J’ai besoin d’elle pour me sentir homme. Je l’ai modelée à ma mesure au fil des années. Elle sait encaisser. Elle sait encaisser les coups, les injures, les railleries, les moqueries. J’aime ces yeux sans vie. J’aime savoir que je l’ai tuée de l’intérieur. J’aime. Je l’aime.

Aaaaaaaaaaaaaaaaaaaaaah !!! Journée de merde !!!

Vie de merde !! Travail de merde !! Femme de merde !! Incapable de me laisser me défouler autant que je veux ! Comment l’aimer si elle ne me sert plus à rien ? Comment la garder si elle m’est inutile ? Pourquoi l’avoir si elle ne révèle pas ma masculinité, si le mal ne réconforte pas le mâle ?
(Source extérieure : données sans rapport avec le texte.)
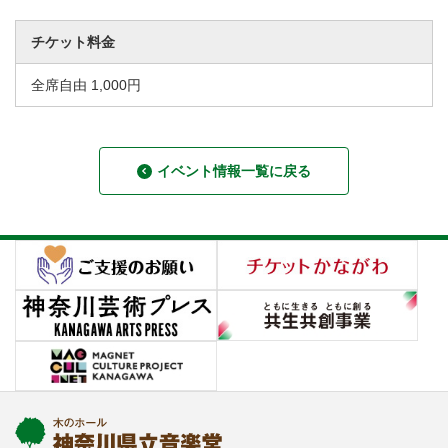
チケット料金
全席自由 1,000円
イベント情報一覧に戻る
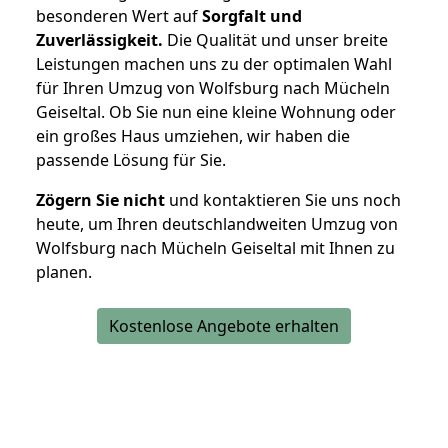
besonderen Wert auf
Sorgfalt und
Zuverlässigkeit.
Die Qualität und unser breite
Leistungen machen uns zu der optimalen Wahl
für Ihren Umzug von Wolfsburg nach Mücheln
Geiseltal. Ob Sie nun eine kleine Wohnung oder
ein großes Haus umziehen, wir haben die
passende Lösung für Sie.
Zögern Sie nicht
und kontaktieren Sie uns noch
heute, um Ihren deutschlandweiten Umzug von
Wolfsburg nach Mücheln Geiseltal mit Ihnen zu
planen.
Kostenlose Angebote erhalten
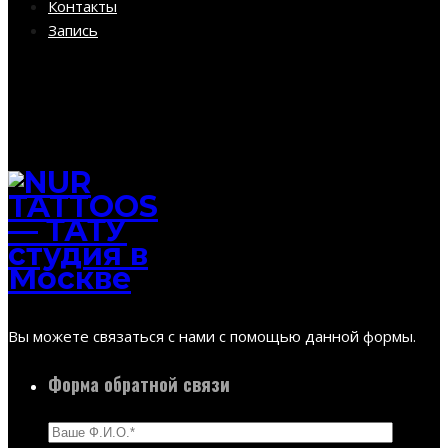
Контакты
Запись
Вы можете связаться с нами с помощью данной формы.
Форма обратной связи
Femme de merde, famille de merde, vie de merde !!

Ne meurs pas, j’ai encore besoin de toi.

Elle, exténuée

Je ne les entends pas, mais je les ressens. Chaque craquement de mes os signe une petite mort. La mort de petites part de mon être. Petites parts ! C’est joliment dit ! Sauf que de petites parts en petites parts, je suis morte. De l’intérieur. Les bandages et les plâtres ne m’ont pas reconstituée. Je ne suis ni mes os brisés, ni mes plaies. Je l’aime.

Je resterai couchée. Je ne peux plus crier. Je ne peux pas pleurer. Frappe moi autant que tu veux. Je ne me relèverai pas. Pas aujourd’hui. Pas tant que tu ne seras pas calmé, pas tant que tu ne seras pas hors d’ici, pas tant que je ne serai pas en sécurité. Sécurité. C’est drôle. Je t’aime.
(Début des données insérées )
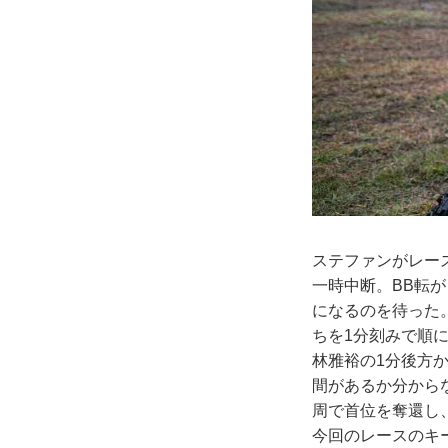
ステファンがレー
一時中断。BB転
になるのを待った
ちを1分刻みで順
林雅裕の1分後方
間があるか分から
周で首位を奪還し
今回のレースのキ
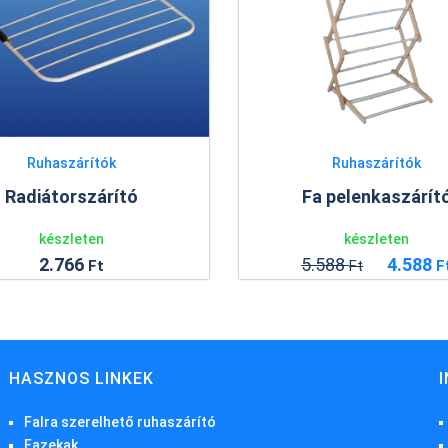
Ruhaszárítók
Fa pelenkaszárító
Óceá
készleten
5.588
4.588
Ft
Ft
HASZNOS LINKEK
Falra szerelhető ruhaszárító
Fazekak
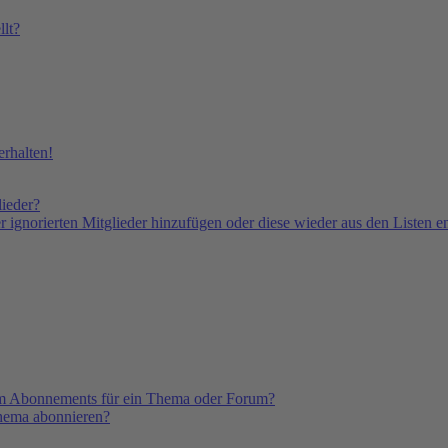
lt?
rhalten!
lieder?
er ignorierten Mitglieder hinzufügen oder diese wieder aus den Listen e
em Abonnements für ein Thema oder Forum?
Thema abonnieren?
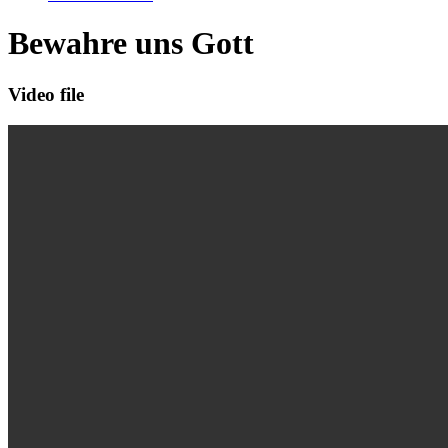
Bewahre uns Gott
Video file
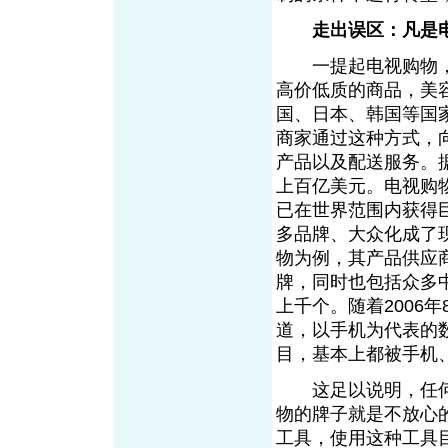
走出误区：凡是
一提起电视购物，
高价低质的商品，美
国、日本、韩国等国
商家通过这种方式，
产品以及配送服务。
上百亿美元。电视购
已在世界范围内获得
多品牌、大众化成了
物为例，其产品供应
牌，同时也包括众多
上千个。随着2006
道，以手机为代表的
目，基本上都被手机
这足以说明，任何
物的牌子就是不放心
工具，使用这种工具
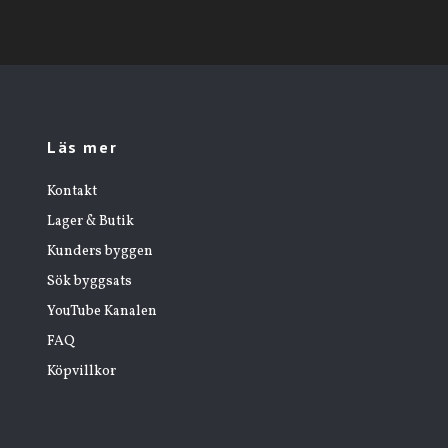
Läs mer
Kontakt
Lager & Butik
Kunders byggen
Sök byggsats
YouTube Kanalen
FAQ
Köpvillkor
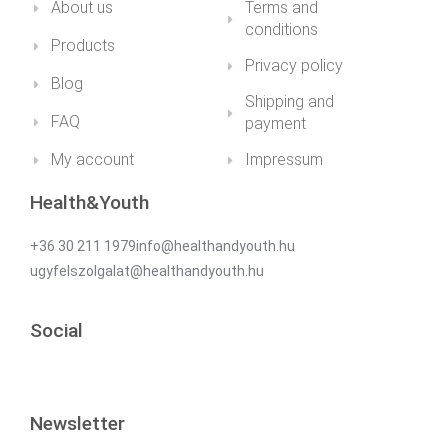
About us
Terms and
conditions
Products
Privacy policy
Blog
Shipping and
FAQ
payment
My account
Impressum
Health&Youth
+36 30 211 1979info@healthandyouth.hu
ugyfelszolgalat@healthandyouth.hu
Social
Newsletter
Je me relèverai. Mais pas aujourd’hui. Pas maintenant. Demain. Demain j’aurai plus de force, je pourrai mieux encaisser, plus encaisser, je pourrai être celle que tu aimes, celle qui, comme tu le dis si bien, “Fait naître le mal qui réconforte le mâle”. Je pourrai être celle sans qui tu n’es rien, la seule qui comprenne l’homme différent que tu es, la morte qui te redonne vie, la morte qui vit pour toi.
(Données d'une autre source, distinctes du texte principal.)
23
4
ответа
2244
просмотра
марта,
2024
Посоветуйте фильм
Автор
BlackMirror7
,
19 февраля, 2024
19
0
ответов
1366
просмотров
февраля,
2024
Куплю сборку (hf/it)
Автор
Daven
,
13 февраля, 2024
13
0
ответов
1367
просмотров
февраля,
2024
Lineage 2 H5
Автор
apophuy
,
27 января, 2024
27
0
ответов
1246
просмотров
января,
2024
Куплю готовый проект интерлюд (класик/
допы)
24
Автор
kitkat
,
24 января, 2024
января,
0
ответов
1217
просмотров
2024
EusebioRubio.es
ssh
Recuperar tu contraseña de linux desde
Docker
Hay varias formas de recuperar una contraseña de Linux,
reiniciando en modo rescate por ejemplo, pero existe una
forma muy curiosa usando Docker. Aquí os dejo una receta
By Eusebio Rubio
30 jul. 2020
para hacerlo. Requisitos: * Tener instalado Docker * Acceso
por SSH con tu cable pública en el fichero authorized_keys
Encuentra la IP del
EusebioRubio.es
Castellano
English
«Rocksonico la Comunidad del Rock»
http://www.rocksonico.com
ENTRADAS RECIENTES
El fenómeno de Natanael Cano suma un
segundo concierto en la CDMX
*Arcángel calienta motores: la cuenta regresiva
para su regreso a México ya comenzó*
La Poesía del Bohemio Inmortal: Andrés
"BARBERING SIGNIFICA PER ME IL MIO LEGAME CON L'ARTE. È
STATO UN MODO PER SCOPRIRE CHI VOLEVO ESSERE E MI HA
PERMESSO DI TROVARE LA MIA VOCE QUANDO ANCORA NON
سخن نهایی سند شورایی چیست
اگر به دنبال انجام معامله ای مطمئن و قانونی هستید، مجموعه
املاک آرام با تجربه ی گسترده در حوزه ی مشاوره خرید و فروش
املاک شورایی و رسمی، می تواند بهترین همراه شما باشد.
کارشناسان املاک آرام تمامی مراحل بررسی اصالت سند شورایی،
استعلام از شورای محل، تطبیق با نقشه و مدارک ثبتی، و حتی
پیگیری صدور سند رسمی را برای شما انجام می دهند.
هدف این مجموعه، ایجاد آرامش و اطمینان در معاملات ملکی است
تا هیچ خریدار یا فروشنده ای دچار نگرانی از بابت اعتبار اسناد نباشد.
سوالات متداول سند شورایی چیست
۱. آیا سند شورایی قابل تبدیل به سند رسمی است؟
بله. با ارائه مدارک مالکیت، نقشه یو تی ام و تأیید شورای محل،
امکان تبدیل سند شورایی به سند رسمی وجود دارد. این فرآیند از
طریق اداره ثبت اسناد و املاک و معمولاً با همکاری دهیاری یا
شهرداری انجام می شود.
Mais pas aujourd’hui. Demain. Je nous aime.

Ce texte a été écrit dans le cadre du débat lancé par The Blog Contest. Tous les mois un thème est imposé aux blogueurs par des lecteurs. Le thème de ce mois est la violence conjugale. Je n’aurai pas participé si je n’avais pas été inspirée par les textes de Tchoupi, AnneK_Siade, Leyopar, Yann Moebius, Arsdy et Elie.